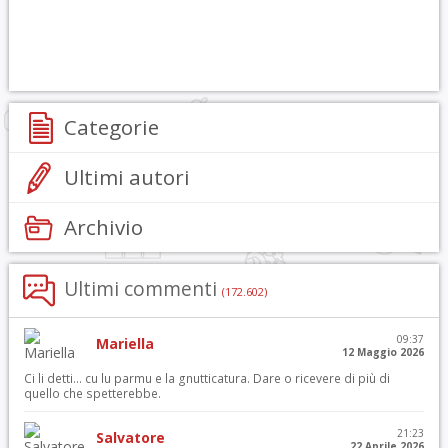
Categorie
Ultimi autori
Archivio
Ultimi commenti
(172.602)
09:37
Mariella
12 Maggio 2026
Ci li detti… cu lu parmu e la gnutticatura. Dare o ricevere di più di
quello che spetterebbe.
21:23
Salvatore
22 Aprile 2026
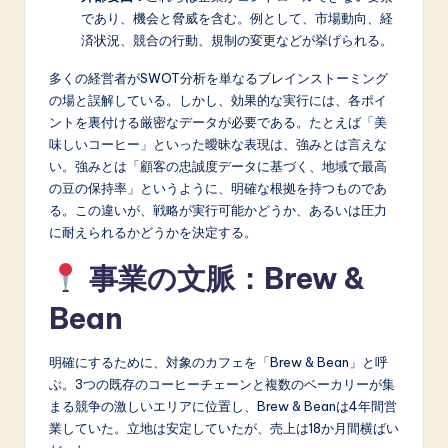
n
であり、機会と脅威を含む。例として、市場動向、経
o
済状況、競合の行動、規制の変更などが挙げられる。
v
多くの経営者がSWOT分析を単なるブレインストーミング
の場と誤解している。しかし、効果的な実行には、各ポイ
a
ントを裏付ける厳密なデータが必要である。たとえば「美
ti
味しいコーヒー」といった曖昧な表現は、強みとは言えな
い。強みとは「顧客の忠誠度データに基づく、地域で最高
o
の豆の保持率」というように、明確な根拠を持つものであ
n
る。この違いが、戦略が実行可能かどうか、あるいは圧力
に耐えられるかどうかを決定する。
事業の文脈：Brew &
Bean
明確にするために、対象のカフェを「Brew & Bean」と呼
ぶ。3つの既存のコーヒーチェーンと複数のベーカリーが集
まる競争の激しいエリアに位置し、Brew & Beanは4年間営
業していた。立地は安定していたが、売上は18か月間横ばい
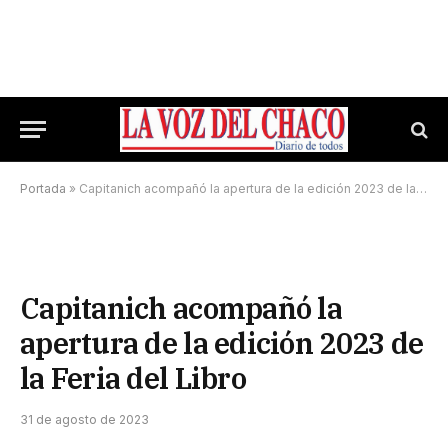
Portada
»
Capitanich acompañó la apertura de la edición 2023 de la Feria del Libro
Capitanich acompañó la
apertura de la edición 2023 de
la Feria del Libro
31 de agosto de 2023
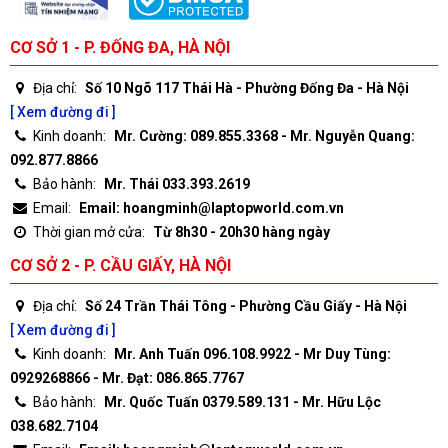
CƠ SỞ 1 - P. ĐỐNG ĐA, HÀ NỘI
Địa chỉ:
Số 10 Ngõ 117 Thái Hà - Phường Đống Đa - Hà Nội
[ Xem đường đi ]
Kinh doanh:
Mr. Cường: 089.855.3368 - Mr. Nguyễn Quang:
092.877.8866
Bảo hành:
Mr. Thái 033.393.2619
Email:
Email: hoangminh@laptopworld.com.vn
Thời gian mở cửa:
Từ 8h30 - 20h30 hàng ngày
CƠ SỞ 2 - P. CẦU GIẤY, HÀ NỘI
Địa chỉ:
Số 24 Trần Thái Tông - Phường Cầu Giấy - Hà Nội
[ Xem đường đi ]
Kinh doanh:
Mr. Anh Tuấn 096.108.9922 - Mr Duy Tùng:
0929268866 - Mr. Đạt: 086.865.7767
Bảo hành:
Mr. Quốc Tuấn 0379.589.131 - Mr. Hữu Lộc
038.682.7104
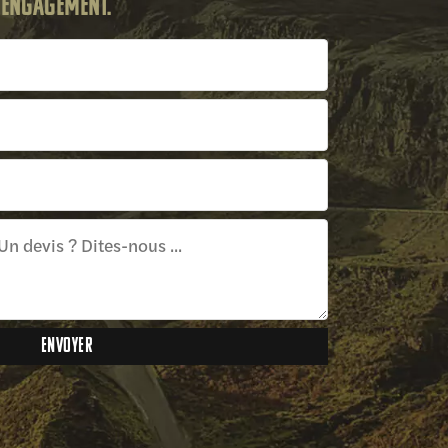
s engagement.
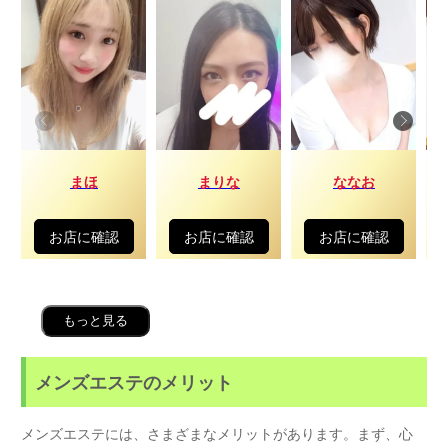
まほ
まりな
ななお
お店に確認
お店に確認
お店に確認
もっと見る
メンズエステのメリット
メンズエステには、さまざまなメリットがあります。まず、心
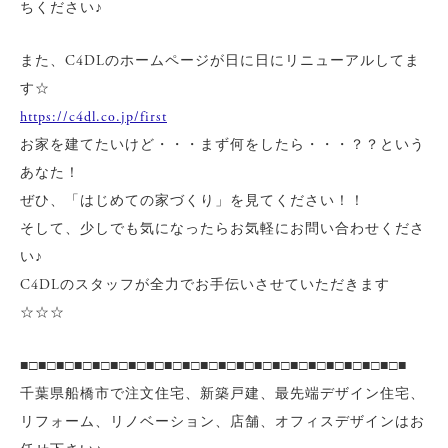
ちください♪
また、C4DLのホームページが日に日にリニューアルしてま
す☆
https://c4dl.co.jp/first
お家を建てたいけど・・・まず何をしたら・・・？？という
あなた！
ぜひ、「はじめての家づくり」を見てください！！
そして、少しでも気になったらお気軽にお問い合わせくださ
い♪
C4DLのスタッフが全力でお手伝いさせていただきます
☆☆☆
■□■□■□■□■□■□■□■□■□■□■□■□■□■□■□■□■□■□■□■□■□■
千葉県船橋市で注文住宅、新築戸建、最先端デザイン住宅、
リフォーム、リノベーション、店舗、オフィスデザインはお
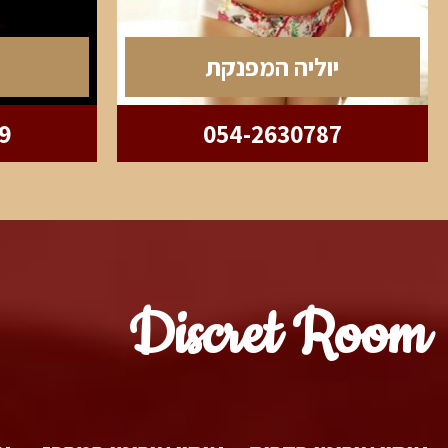
יוליה המפנקת
9
054-2630787
Discret Room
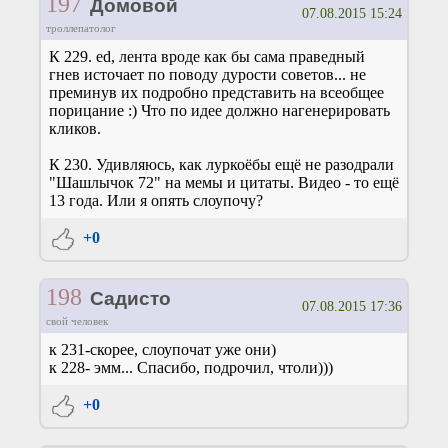
197
Домовой
07.08.2015 15:24
троллепатолог
К 229. ed, лента вроде как бы сама праведный
гнев источает по поводу дурости советов... не
преминув их подробно представить на всеобщее
порицание :) Что по идее должно нагенерировать
кликов.
К 230. Удивляюсь, как луркоёбы ещё не разодрали
"Шашлычок 72" на мемы и цитаты. Видео - то ещё
13 года. Или я опять слоупочу?
+0
198
Садисто
07.08.2015 17:36
свой человек
к 231-скорее, слоупочат уже они)
к 228- эмм... Спасибо, подрочил, чтоли)))
+0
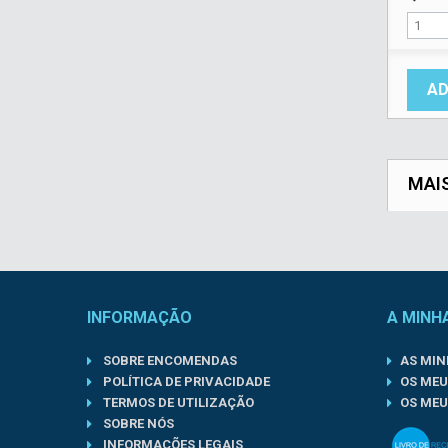
AD
MAI
INFORMAÇÃO
A MINH
SOBRE ENCOMENDAS
AS MI
POLÍTICA DE PRIVACIDADE
OS MEU
TERMOS DE UTILIZAÇÃO
OS MEU
SOBRE NÓS
INFORMAÇÕES LEGAIS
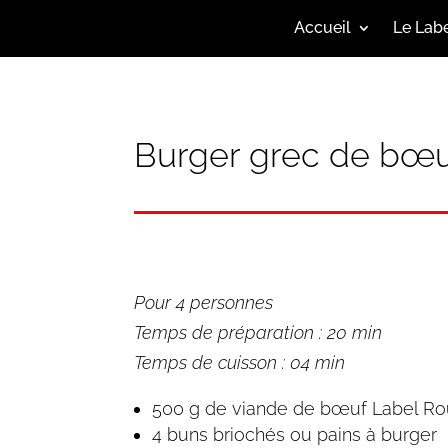
Accueil
Le Lab
Burger grec de bœu
Pour 4 personnes
Temps de préparation : 20 min
Temps de cuisson : 04 min
500 g de viande de bœuf Label R
4 buns briochés ou pains à burger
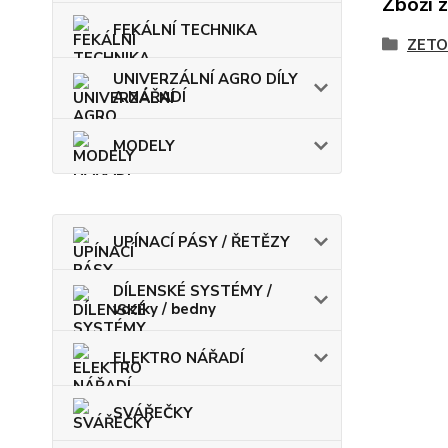
Zboží 
FEKÁLNÍ TECHNIKA
ZETO
UNIVERZÁLNÍ AGRO DÍLY
A NÁŘADÍ
MODELY
UPÍNACÍ PÁSY / ŘETĚZY
DÍLENSKÉ SYSTÉMY /
vozíky / bedny
ELEKTRO NÁŘADÍ
SVÁŘEČKY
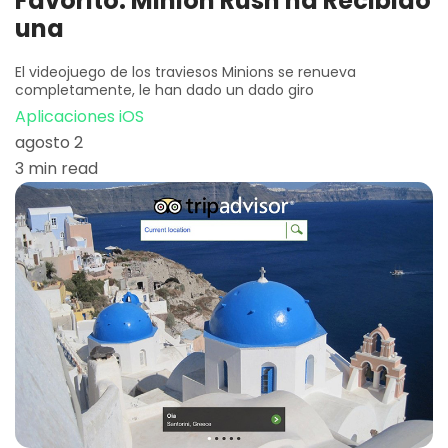
Favorito: Minion Rush ha Recibido
una
El videojuego de los traviesos Minions se renueva
completamente, le han dado un dado giro
Aplicaciones iOS
agosto 2
3 min read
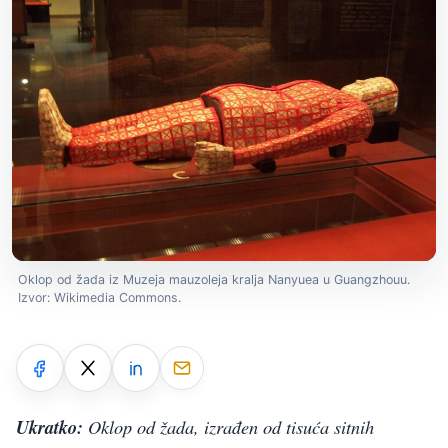
Oklop od žada iz Muzeja mauzoleja kralja Nanyuea u Guangzhouu.
Izvor: Wikimedia Commons.
Ukratko:
Oklop od žada, izrađen od tisuća sitnih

-*-*-

What you should do |
Each entry should be set down exactly, pictures excluded.

Result for this exercise |
Categorie
Ultimi autori
Archivio
Ultimi commenti
(172.602)
09:37
Mariella
12 Maggio 2026
Ci li detti… cu lu parmu e la gnutticatura. Dare o ricevere di più di
quello che spetterebbe.
21:23
Salvatore
22 Aprile 2026
n
であり、機会と脅威を含む。例として、市場動向、経
o
済状況、競合の行動、規制の変更などが挙げられる。
v
多くの経営者がSWOT分析を単なるブレインストーミング
の場と誤解している。しかし、効果的な実行には、各ポイ
a
ントを裏付ける厳密なデータが必要である。たとえば「美
ti
味しいコーヒー」といった曖昧な表現は、強みとは言えな
い。強みとは「顧客の忠誠度データに基づく、地域で最高
o
の豆の保持率」というように、明確な根拠を持つものであ
n
る。この違いが、戦略が実行可能かどうか、あるいは圧力
に耐えられるかどうかを決定する。
事業の文脈：Brew &
Bean
明確にするために、対象のカフェを「Brew & Bean」と呼
ぶ。3つの既存のコーヒーチェーンと複数のベーカリーが集
まる競争の激しいエリアに位置し、Brew & Beanは4年間営
業していた。立地は安定していたが、売上は18か月間横ばい
Portada
»
Capitanich acompañó la apertura de la edición 2023 de la Feria del Libro
Capitanich acompañó la
apertura de la edición 2023 de
la Feria del Libro
31 de agosto de 2023
CƠ SỞ 1 - P. ĐỐNG ĐA, HÀ NỘI
Địa chỉ:
Số 10 Ngõ 117 Thái Hà - Phường Đống Đa - Hà Nội
[ Xem đường đi ]
Kinh doanh:
Mr. Cường: 089.855.3368 - Mr. Nguyễn Quang:
092.877.8866
Bảo hành:
Mr. Thái 033.393.2619
Email:
Email: hoangminh@laptopworld.com.vn
Thời gian mở cửa:
Từ 8h30 - 20h30 hàng ngày
CƠ SỞ 2 - P. CẦU GIẤY, HÀ NỘI
Địa chỉ:
Số 24 Trần Thái Tông - Phường Cầu Giấy - Hà Nội
[ Xem đường đi ]
Kinh doanh:
Mr. Anh Tuấn 096.108.9922 - Mr Duy Tùng:
0929268866 - Mr. Đạt: 086.865.7767
Bảo hành:
Mr. Quốc Tuấn 0379.589.131 - Mr. Hữu Lộc
038.682.7104
s engagement.
まほ
まりな
ななお
お店に確認
お店に確認
お店に確認
もっと見る
メンズエステのメリット
メンズエステには、さまざまなメリットがあります。まず、心
ちください♪
また、C4DLのホームページが日に日にリニューアルしてま
す☆
https://c4dl.co.jp/first
お家を建てたいけど・・・まず何をしたら・・・？？という
あなた！
ぜひ、「はじめての家づくり」を見てください！！
そして、少しでも気になったらお気軽にお問い合わせくださ
い♪
C4DLのスタッフが全力でお手伝いさせていただきます
☆☆☆
■□■□■□■□■□■□■□■□■□■□■□■□■□■□■□■□■□■□■□■□■□■
千葉県船橋市で注文住宅、新築戸建、最先端デザイン住宅、
リフォーム、リノベーション、店舗、オフィスデザインはお
יוליה המפנקת
9
054-2630787
Discret Room
197
Домовой
07.08.2015 15:24
троллепатолог
К 229. ed, лента вроде как бы сама праведный
гнев источает по поводу дурости советов... не
преминув их подробно представить на всеобщее
порицание :) Что по идее должно нагенерировать
кликов.
К 230. Удивляюсь, как луркоёбы ещё не разодрали
"Шашлычок 72" на мемы и цитаты. Видео - то ещё
13 года. Или я опять слоупочу?
+0
198
Садисто
07.08.2015 17:36
свой человек
к 231-скорее, слоупочат уже они)
к 228- эмм... Спасибо, подрочил, чтоли)))
+0
AD
MAI
INFORMAÇÃO
A MINH
SOBRE ENCOMENDAS
AS MI
POLÍTICA DE PRIVACIDADE
OS MEU
TERMOS DE UTILIZAÇÃO
OS MEU
SOBRE NÓS
INFORMAÇÕES LEGAIS
Accueil
Le Lab
Burger grec de bœu
Pour 4 personnes
Temps de préparation : 20 min
Temps de cuisson : 04 min
500 g de viande de bœuf Label R
4 buns briochés ou pains à burger
Zboží 
FEKÁLNÍ TECHNIKA
ZETO
UNIVERZÁLNÍ AGRO DÍLY
A NÁŘADÍ
MODELY
UPÍNACÍ PÁSY / ŘETĚZY
DÍLENSKÉ SYSTÉMY /
vozíky / bedny
ELEKTRO NÁŘADÍ
SVÁŘEČKY
Favorito: Minion Rush ha Recibido
una
El videojuego de los traviesos Minions se renueva
completamente, le han dado un dado giro
Aplicaciones iOS
agosto 2
3 min read
Oklop od žada iz Muzeja mauzoleja kralja Nanyuea u Guangzhouu.
Izvor: Wikimedia Commons.
Ukratko:
Oklop od žada, izrađen od tisuća sitnih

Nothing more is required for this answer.